What is Katsu Sando?
Katsu sando (カツサンド) is short for katsu sandwich (カツサンドイッチ). Sandwiches are called sando in Japan, like tamago sando (egg sandwich). For the bread, the Japanese almost always use shokupan, Japanese milk bread. This tender pullman loaf bread has a milky-sweet taste and pillowy softness that you just can’t beat. “Katsu” refers to Japanese-style pork or chicken cutlet coated with panko breadcrumbs and deep-fried till golden brown. The pork cutlet is called tonkatsu (トンカツ) and the chicken cutlet is chicken katsu (チキンカツ). They are a popular menu among yoshoku, the Western-influenced Japanese dishes.
Panko Breading Elevates Japanese Katsu
The difference from Western-style cutlets is that Japanese katsu uses panko (パン粉), the famous Japanese breadcrumbs, to coat the meat. Panko is made from bread without crusts (although some brands include crusts). The light, airy, larger flakes tend to stay crispier longer than standard breadcrumbs because they don’t absorb as much grease. They make the cutlet so much better! I know you can’t wait to bite into the crispy deep-fried katsu! But what if you don’t want to deep-fry at home? We’ll cover that next.

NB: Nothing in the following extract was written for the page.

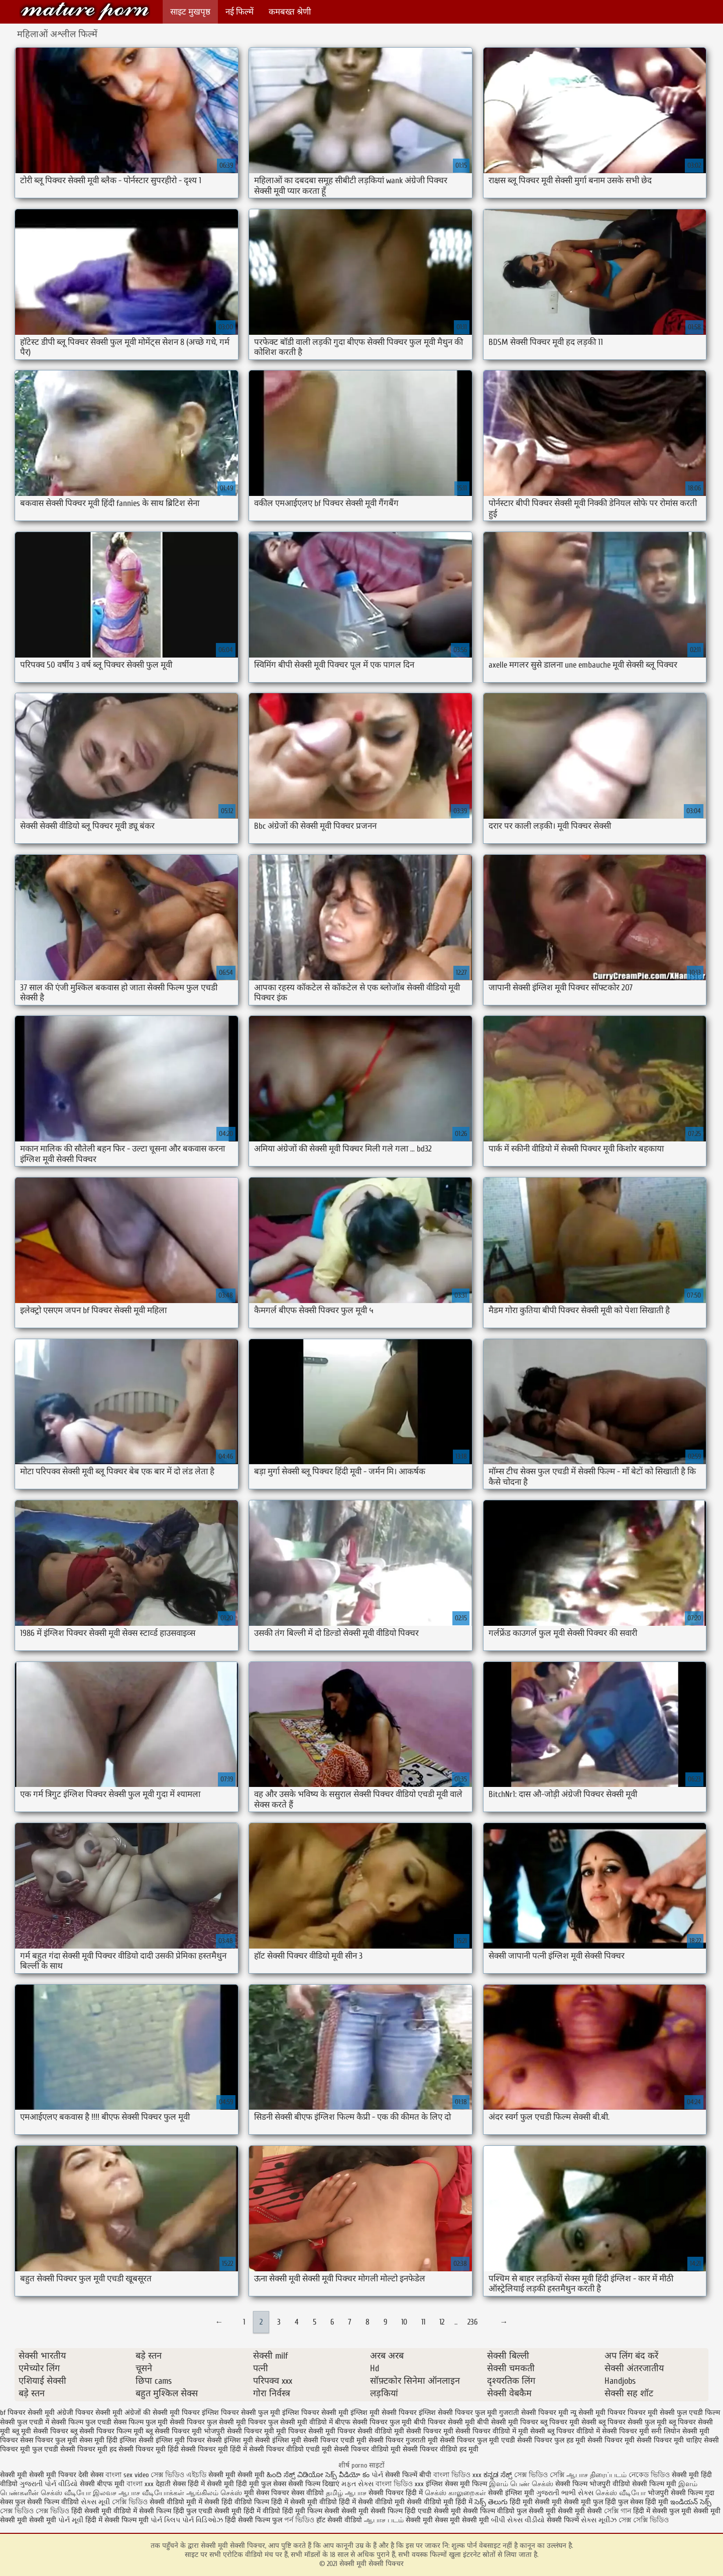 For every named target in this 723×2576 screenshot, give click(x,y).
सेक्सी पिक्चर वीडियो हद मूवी (440, 2449)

Baked Katsu for a Healthy Alternative
Typically, tonkatsu and chicken katsu are deep-fried to perfection. Considering the disposal of oil, a smelly and messy kitchen, and the fear of deep-frying, I know many of you wish you wouldn’t have to go through all that just to enjoy katsu. So today, I made my Katsu Sando with baked tonkatsu! If you are a fan of 100% original katsu sando, please continue with the fried pork cutlet of your liking. I personally don’t mind deep-frying if I can eat a crispy and juicy tonkatsu. However, I want to encourage EVERYONE to try this great sandwich, including those of you who want to avoid the hassle of deep-frying.
Pre-Toast the Panko for Baked Tonkatsu
My method involves pre-toasting the panko before baking. You know the drill if you have tried my Baked Tonkatsu, Baked Chicken Katsu, Baked Korokke, and Baked Salmon Katsu recipes. Toast the panko in a frying pan with a tiny bit of oil until golden brown. This will ensure you get the perfectly even-color, crispy, golden panko just like the deep-fried panko would look like. It’s easy and mess-free!

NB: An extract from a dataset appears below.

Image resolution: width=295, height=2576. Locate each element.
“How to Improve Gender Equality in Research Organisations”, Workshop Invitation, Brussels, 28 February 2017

Ingredients for Katsu Sando
For the Cutlet For the Sandwich
How To Make Katsu Sando
3 Useful Tips To Make Katsu Sando
1. Don’t skip the butter.
If you want to prevent the bread from becoming soggy, it’s a must to spread butter on both sides of the bread to act as a waterproof safeguard. It doesn’t have to be a lot; even a thin layer helps!
2. Don’t skimp on tonkatsu sauce.
Tonkatsu sauce is a key flavor in Katsu Sando. I used to just put the sauce on the cutlet alone, but I learned that spreading the tonkatsu sauce on the bread and shredded cabbage makes a huge difference.
3. Put weight on the sandwich.
Make sure the tonkatsu is snug between the slices of shokupan. In Japan, putting weight on a sandwich is a standard method prior to cutting in half. You don’t want the ingredients to fall off the sandwich, so I highly recommend doing this. Since the cutlet is situated in the center, I suggest using two plates on top and bottom to keep both shokupan and tonkatsu snug from both sides.